A program begun five years ago to monitor PFC levels in east metro residents will end in June under Gov. Mark Dayton's budget plan, despite a recommendation to expand and continue it by a state agency's panel of health experts.

Levels of PFCs -- perfluorochemicals, a group of compounds used in an array of products and once manufactured by 3M Co. -- have steadily declined in people since a huge and costly effort to clean up four sites in Washington County where they were once legally dumped.

But PFC levels measured since 2008 in dozens of volunteer residents of Cottage Grove, Oakdale and Lake Elmo since that cleanup began are still above the U.S. average. For that reason, an advisory panel to the Minnesota Department of Health recommended to the Legislature that the biomonitoring program not only be extended to see if that downward trend continues, but also that the sampling size be enlarged to get a clearer picture of how PFC levels compare among people and what steps reduce PFC exposure.

Funding for the PFC biomonitoring program, however, was not included in the governor's budget plan.

Instead, two other initiatives, at a total cost of $1.2 million, were included: a new biomonitoring program to gauge mercury levels in children and newborns statewide after levels deemed unsafe were detected in the Lake Superior basin along the shores of Minnesota, Wisconsin and Michigan; and determining how air quality in inner cities affects people with asthma and other chronic respiratory diseases.

The decision to exclude the PFC biomonitoring does not reflect how valuable the program has been, said Jean Johnson, director of the health department's biomonitoring program. "It came down to a choice of how to best use our limited resources."

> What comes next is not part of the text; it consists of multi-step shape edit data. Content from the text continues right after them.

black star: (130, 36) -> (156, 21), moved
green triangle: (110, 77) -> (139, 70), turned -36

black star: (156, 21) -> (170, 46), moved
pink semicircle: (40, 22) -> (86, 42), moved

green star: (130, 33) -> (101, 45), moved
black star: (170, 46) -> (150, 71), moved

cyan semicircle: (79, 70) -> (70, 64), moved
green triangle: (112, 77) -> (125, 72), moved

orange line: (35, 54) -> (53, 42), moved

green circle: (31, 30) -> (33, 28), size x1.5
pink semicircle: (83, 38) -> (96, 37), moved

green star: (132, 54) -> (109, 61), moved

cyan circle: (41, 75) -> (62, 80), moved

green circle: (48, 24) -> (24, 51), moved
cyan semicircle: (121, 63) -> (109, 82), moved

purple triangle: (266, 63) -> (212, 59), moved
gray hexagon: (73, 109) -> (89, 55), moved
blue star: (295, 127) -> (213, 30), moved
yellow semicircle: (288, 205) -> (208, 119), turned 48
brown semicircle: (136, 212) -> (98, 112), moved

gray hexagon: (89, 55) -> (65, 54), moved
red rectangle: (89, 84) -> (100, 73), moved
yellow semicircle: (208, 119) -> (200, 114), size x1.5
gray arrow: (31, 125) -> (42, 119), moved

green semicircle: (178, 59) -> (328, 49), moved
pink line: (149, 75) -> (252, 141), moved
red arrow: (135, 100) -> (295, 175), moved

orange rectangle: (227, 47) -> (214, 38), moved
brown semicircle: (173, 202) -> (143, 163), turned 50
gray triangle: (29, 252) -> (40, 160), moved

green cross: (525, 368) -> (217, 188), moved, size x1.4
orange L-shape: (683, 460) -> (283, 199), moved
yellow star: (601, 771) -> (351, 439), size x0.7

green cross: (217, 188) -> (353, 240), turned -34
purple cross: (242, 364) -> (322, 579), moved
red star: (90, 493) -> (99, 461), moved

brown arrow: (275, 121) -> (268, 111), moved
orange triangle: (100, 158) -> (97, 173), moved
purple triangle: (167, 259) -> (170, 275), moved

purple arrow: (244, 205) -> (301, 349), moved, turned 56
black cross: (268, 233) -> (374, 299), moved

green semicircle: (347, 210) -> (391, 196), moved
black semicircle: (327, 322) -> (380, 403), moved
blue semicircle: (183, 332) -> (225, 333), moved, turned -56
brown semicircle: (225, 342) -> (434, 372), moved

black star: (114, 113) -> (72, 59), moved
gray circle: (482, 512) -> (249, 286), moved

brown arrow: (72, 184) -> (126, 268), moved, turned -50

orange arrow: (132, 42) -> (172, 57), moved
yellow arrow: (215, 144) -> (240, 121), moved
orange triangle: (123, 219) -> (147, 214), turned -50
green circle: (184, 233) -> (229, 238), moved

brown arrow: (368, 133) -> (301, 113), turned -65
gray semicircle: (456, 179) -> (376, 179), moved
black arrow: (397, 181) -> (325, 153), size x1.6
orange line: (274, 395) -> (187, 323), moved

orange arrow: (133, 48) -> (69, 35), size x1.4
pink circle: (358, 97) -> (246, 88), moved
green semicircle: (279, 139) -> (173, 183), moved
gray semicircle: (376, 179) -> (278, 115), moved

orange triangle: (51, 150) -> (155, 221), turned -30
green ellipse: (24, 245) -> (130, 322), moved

It also doesn't reflect a lack of concern by the agency over PFCs, she said, which will continue to be monitored in groundwater. The recommendations of the 13-member advisory panel are carefully considered, but do not automatically get passed on into the budget plan.

Still, Bruce Alexander, a panel member and a professor at the University of Minnesota's School of Public Health, called the decision to end PFC biomonitoring a "disappointment." He said following up on the PFC analysis work is definitely warranted.

State Sen. Katie Sieben, DFL-Newport, also said she was concerned that PFC biomonitoring funds are targeted for elimination. "I would think we could come up with some additional funding for this, given the importance of the PFC issue in the east metro," she said.

New science is emerging all the time on the effects PFCs have on human health and, like Alexander, Sieben said having hard data is essential in guiding policies to protect public health.

"To have the levels known is one thing -- and it's good to see those levels are dropping -- but it's only helpful when you can explain what effect those levels have on the population," Sieben said.

At least one environmental advocacy group, Clean Water Action, also will press to restore funding for PFC biomonitoring. "It's a public health issue," said Deanna White, the group's state director.

Study results

In 2008, when monitoring began, the health department identified three types of PFCs in the blood of study participants (PFOA, PFOS and PFHxS). Highest levels were found in older people, long-term residents and men. By 2010, levels of all three types of PFCs had fallen between 13 and 26 percent. Analysis of more data collected since then will be released in June.

The results coincide with a similar report earlier this year by the Minnesota Pollution Control Agency showing that PFOS levels in the upper Mississippi River between Hastings and St. Paul had fallen significantly, except for near 3M's Cottage Grove plant.

The effects of PFCs on people are a matter of intense debate, and are at the center of the state's two-year-old lawsuit against 3M, which maintains the compounds have no effect on human health. Johnson said the decision to drop the PFC biomonitoring is unrelated to the suit and, in fact, Geary Olsen, an advisory panel member who is a scientist in 3M's Medical Department, supported continuing the program, meeting minutes show.

The challenge

The panel's recommendation to the Legislature acknowledges the challenge. "Currently, scientists can't say definitively whether PFCs do or do not harm health," the reports says, "and this makes the explanation of what study results mean and providing health advice difficult."

That statement, and the decision to refocus biomonitoring programs in other areas, "underscores what 3M has been saying it believes all along -- the presence of certain PFCs, such as PFOS, is not a problem in the east metro area," said William Brewer III, partner at Bickel & Brewer and lead legal counsel for 3M. "The fact is, these chemicals have never been shown to cause adverse health effects at levels they are typically found in the environment."

Yet there is an apprehension factor. Comments from volunteers in the health department's PFC biomonitoring program, whose names are held in strict confidence, are included in the report.

"Follow-up needs to be done ... on myself and family members," said one.

Adds another: "I wish more was known on this for long-term health effects."